Persidangan yang dipimpin Ketua Pengadilan Negeri Jakarta Timur, Iwan Anggoro Warsita, berlangsung sejak pukul 10.00 WIB. Meski pengadilan memberikan waktu tunggu hingga sekitar dua jam, pihak termohon tidak juga datang memenuhi panggilan tersebut.
Pemohon eksekusi, Aziz Anugrah Yuda Prawira, hadir bersama tim kuasa hukumnya yang terdiri atas Dr. Yayan Riyanto, S.H., M.H. dan Veridiano LF Bili, S.H., M.H. Sementara dari pihak termohon, hanya kuasa hukum Termohon I, Lie Andri Setya Darma, yang mengikuti persidangan.
Kuasa hukum pemohon, Yayan Riyanto, mengatakan pengadilan telah memberikan kesempatan kepada Putri Zulhas untuk hadir dalam proses aanmaning kedua. Namun hingga sidang dinyatakan selesai, tidak ada penjelasan maupun pemberitahuan resmi mengenai ketidakhadirannya.
di PN Jaktim, Rabu 3 Juni 2026. (ist).
“Hingga pukul 12.00 WIB, Putri Zulhas tidak hadir dalam sidang aanmaning kedua dan tidak ada keterangan yang disampaikan kepada pengadilan terkait alasan ketidakhadiran tersebut,” ujar Yayan.
Dengan selesainya proses teguran eksekusi kedua, pengadilan memberikan kesempatan selama delapan hari kepada pihak termohon untuk melaksanakan putusan secara sukarela. Jika hal itu tidak dilakukan, pemohon dapat mengajukan permohonan eksekusi pengosongan secara paksa sesuai ketentuan hukum yang berlaku.
Yayan menegaskan bahwa upaya Peninjauan Kembali (PK) yang diajukan pihak termohon tidak menjadi alasan untuk menunda pelaksanaan putusan yang telah berkekuatan hukum tetap.

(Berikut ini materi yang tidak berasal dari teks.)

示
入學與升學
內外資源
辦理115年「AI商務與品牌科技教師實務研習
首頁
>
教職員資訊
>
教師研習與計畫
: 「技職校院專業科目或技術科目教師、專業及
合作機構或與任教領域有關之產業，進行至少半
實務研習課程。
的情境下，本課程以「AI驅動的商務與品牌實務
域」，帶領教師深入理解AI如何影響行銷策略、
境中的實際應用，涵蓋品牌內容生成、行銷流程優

“Permohonan PK tidak menghentikan proses eksekusi. Putusan pengadilan tetap harus dihormati dan dilaksanakan sebagaimana mestinya,” kata Wakil Sekretaris Jenderal DPN Peradi Rumah Bersama Advokat (RBA) tersebut.

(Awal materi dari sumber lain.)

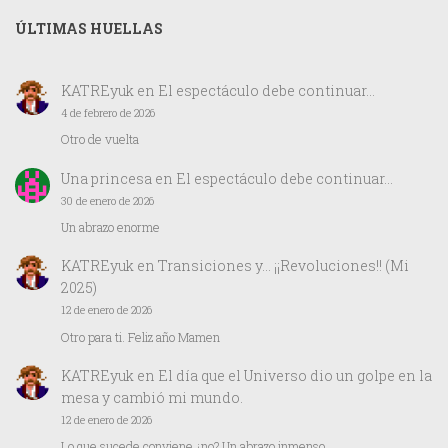
ÚLTIMAS HUELLAS
KATREyuk
en
El espectáculo debe continuar…
4 de febrero de 2026
Otro de vuelta
Una princesa
en
El espectáculo debe continuar…
30 de enero de 2026
Un abrazo enorme
KATREyuk
en
Transiciones y… ¡¡Revoluciones!! (Mi
2025)
12 de enero de 2026
Otro para ti. Feliz año Mamen
KATREyuk
en
El día que el Universo dio un golpe en la
mesa y cambió mi mundo.
12 de enero de 2026
Lo que sucede conviene ¿no? Un abrazo inmenso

Menurutnya, ketidakhadiran yang terjadi berulang kali dalam agenda aanmaning dapat menjadi catatan tersendiri terkait penghormatan terhadap proses peradilan. Ia menilai setiap pihak yang telah dipanggil secara sah oleh pengadilan seharusnya memenuhi panggilan tersebut atau setidaknya menyampaikan alasan yang dapat dipertanggungjawabkan.
Kasus ini sebelumnya juga memasuki tahap aanmaning pertama yang digelar pada 29 April 2026. Saat itu, Putri Zulhas selaku Termohon III maupun kuasa hukumnya juga tidak hadir dalam persidangan yang dilaksanakan setelah terbitnya putusan kasasi Mahkamah Agung yang memenangkan pihak pemohon.
Meski proses hukum terus berjalan menuju tahap eksekusi, pihak pemohon menyatakan masih membuka peluang penyelesaian secara damai. Yayan menyebut salah satu opsi yang dapat ditempuh adalah penyelesaian melalui pembayaran rumah sesuai nilai pasar yang saat ini diperkirakan mencapai sekitar Rp30 miliar.
“Kami tetap membuka ruang penyelesaian yang baik apabila terdapat itikad untuk menyelesaikan perkara ini secara damai,” ujarnya.